Aug 30 2008

Tracking the 2008 NBA Playoffs: What the Data Represents

In my post where I detail my data collection goals for the 2008 NBA playoffs, I spell out the sort of data that I’m tracking and adding to the play-by-play. This post will expand on that and describe exactly what you’ll see in the data.

First, a quick reminder of the four types of events I’m adding data to:

  1. Shots
  2. Turnovers
  3. Rebounds
  4. Fouls

With that in mind, here is what the fields mean for each event type:

Shots

  • assist – I’m not changing much here except that I’m awarding assists even if the shot was missed. Therefore, if the shot was missed, you could say the assist field represents a potential assist. For the curious, I use the 82games definition:

    Basically if the player after receiving the pass pauses or dribbles around for a while before taking action it’s not an assist, but otherwise if the player takes the pass and immediately shoots (catch and shoot), drives to the basket, or has a little pump fake type move to throw off the defense and then goes up for the shot (with perhaps one small dribble even) then you’re talking assist.

  • opponent – This field is used to track contested shots. I have tried to be as consistent as possible while tracking this data, so let me state my goal for tracking defenders: My goal is to understand the difference between contested and uncontested shots. So the rule of thumb is: If the defender appears to contest the shot then they are tracked as the opponent. Understand that on some shots the opponent tries to contest the shot, but in reality they are too far away and/or come in at a bad angle to get in the shooter’s way. These examples are not counted as contested shots. This field can also be made up of multiple players, in which case the player’s names are separated by the pipe ‘|’ character.
  • pick_assist – This is similar to an assist except this player screened an opponent to allow the shooter to obtain spacing, an uncontested shot, or a better matchup. If the screen leads to a shot then that player is credited here, in very much the same way an assist is defined. It is rare, but in the case where two teammates are setting screens, both player’s names are recorded and are separated by the pipe ‘|’ character.
  • x and y – These integers represent the shot location in feet. Although I’m not actually tracking this (as that was already done by the great folks that score these games), I have merged the location of the shot into the play-by-play.
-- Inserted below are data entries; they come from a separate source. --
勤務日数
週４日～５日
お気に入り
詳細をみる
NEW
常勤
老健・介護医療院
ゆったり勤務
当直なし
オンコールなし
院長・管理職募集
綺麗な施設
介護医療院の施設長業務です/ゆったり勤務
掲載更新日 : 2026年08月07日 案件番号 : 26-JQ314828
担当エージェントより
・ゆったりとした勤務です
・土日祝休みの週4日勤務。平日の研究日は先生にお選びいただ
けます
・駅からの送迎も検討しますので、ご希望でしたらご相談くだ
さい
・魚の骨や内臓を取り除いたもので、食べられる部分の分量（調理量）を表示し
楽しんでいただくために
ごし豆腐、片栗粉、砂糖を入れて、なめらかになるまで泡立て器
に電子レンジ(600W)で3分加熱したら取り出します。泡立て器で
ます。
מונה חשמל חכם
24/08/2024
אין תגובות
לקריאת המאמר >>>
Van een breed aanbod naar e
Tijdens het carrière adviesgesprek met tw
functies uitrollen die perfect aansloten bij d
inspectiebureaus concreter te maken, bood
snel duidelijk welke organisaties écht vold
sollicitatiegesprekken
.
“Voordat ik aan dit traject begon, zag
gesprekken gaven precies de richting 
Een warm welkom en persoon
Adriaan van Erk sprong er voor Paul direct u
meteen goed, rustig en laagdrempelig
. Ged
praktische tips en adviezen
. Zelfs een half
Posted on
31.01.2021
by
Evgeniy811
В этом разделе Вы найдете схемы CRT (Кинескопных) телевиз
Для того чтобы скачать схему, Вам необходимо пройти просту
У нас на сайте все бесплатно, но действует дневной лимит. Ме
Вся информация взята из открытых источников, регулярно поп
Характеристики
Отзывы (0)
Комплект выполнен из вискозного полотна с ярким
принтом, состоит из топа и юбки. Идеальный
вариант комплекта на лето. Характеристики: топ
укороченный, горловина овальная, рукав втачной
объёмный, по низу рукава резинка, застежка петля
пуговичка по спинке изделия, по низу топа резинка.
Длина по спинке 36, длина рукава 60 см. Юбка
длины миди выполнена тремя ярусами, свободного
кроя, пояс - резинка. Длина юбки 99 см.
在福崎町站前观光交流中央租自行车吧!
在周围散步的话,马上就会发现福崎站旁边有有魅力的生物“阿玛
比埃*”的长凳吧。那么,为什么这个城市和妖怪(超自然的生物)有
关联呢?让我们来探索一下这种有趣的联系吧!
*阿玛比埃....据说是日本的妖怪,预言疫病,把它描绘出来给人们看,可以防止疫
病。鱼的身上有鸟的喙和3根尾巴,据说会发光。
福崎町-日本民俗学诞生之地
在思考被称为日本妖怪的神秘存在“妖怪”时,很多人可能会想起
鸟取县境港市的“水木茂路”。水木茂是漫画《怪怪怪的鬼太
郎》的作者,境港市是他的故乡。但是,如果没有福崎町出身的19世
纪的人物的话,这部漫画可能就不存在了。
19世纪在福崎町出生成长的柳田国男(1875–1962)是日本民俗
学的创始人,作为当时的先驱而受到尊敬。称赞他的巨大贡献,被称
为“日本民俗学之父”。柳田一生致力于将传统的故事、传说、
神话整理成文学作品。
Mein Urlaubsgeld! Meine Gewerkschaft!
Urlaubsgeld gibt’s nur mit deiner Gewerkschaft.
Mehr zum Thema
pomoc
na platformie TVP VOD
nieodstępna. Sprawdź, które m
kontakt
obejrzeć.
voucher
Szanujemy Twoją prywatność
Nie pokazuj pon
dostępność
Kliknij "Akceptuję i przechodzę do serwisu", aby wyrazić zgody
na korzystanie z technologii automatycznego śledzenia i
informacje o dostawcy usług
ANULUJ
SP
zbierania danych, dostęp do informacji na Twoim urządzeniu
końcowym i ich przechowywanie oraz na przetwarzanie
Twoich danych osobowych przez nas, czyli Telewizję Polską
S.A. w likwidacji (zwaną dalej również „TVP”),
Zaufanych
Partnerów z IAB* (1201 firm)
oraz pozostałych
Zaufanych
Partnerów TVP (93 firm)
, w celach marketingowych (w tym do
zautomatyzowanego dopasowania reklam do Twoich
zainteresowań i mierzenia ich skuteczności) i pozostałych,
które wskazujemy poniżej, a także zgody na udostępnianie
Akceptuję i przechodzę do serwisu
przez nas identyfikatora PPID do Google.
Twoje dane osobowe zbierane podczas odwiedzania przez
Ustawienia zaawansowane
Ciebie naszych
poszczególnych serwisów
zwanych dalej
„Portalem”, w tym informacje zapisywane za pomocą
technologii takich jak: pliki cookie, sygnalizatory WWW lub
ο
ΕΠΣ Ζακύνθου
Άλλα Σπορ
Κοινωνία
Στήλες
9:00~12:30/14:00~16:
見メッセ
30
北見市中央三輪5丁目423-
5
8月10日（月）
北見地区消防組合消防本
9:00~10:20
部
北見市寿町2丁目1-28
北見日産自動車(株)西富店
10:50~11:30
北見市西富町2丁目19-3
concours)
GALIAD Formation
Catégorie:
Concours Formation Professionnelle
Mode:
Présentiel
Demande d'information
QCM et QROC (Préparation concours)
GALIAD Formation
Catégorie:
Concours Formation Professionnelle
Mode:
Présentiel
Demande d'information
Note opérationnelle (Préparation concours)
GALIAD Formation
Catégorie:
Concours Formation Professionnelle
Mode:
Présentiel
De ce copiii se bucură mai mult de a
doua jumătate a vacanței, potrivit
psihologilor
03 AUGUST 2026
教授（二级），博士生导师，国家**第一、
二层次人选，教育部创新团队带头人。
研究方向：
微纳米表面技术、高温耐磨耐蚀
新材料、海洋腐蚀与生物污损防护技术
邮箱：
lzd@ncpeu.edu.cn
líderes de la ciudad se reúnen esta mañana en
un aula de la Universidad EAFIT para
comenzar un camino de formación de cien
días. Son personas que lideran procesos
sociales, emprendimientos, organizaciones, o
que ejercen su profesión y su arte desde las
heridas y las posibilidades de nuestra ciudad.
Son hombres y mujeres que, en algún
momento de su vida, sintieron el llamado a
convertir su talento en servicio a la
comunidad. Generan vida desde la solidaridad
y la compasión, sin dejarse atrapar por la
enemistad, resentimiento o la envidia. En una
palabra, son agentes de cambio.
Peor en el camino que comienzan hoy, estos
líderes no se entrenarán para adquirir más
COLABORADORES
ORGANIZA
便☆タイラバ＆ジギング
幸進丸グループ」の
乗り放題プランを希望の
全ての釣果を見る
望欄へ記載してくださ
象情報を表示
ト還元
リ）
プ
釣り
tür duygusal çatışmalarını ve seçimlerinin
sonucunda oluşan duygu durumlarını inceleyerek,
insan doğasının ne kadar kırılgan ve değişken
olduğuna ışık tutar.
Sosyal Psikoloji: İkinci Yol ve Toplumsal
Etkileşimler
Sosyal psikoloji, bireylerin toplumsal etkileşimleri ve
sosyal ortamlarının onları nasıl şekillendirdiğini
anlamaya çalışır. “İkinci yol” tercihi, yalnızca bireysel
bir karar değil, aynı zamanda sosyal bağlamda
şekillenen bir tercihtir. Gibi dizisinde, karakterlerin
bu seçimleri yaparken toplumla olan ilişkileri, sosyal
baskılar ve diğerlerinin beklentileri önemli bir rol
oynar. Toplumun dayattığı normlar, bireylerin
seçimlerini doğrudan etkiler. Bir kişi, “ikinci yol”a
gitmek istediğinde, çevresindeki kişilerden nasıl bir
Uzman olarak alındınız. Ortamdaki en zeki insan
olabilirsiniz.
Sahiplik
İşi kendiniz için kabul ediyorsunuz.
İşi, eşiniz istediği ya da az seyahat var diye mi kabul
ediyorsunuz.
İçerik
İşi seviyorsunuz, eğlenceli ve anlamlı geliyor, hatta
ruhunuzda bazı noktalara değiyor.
The translation into the court is simple: If you are standing behind the offensive team’s hoop, then x goes from left to right, and y starts at the baseline behind the hoop all the way up to the baseline behind the opponent’s hoop.

Turnovers

  • x and y – These (x,y) coordinates represent the location where possession was gained. These values are translated in the same way as shot location (x,y) coordinates. Note, however, that the team gaining possession is defined as the defensive team. As such, the team losing possession is the offensive team. So keep this in mind when work with these coordinates.

Rebounds

First I want to say that this could be done better (or at least done in a way that will help achieve a specific goal). One of my goals is to try and understand the probability of gaining a rebound when two opponents battle for it. I’m not so sure I’m meeting this goal.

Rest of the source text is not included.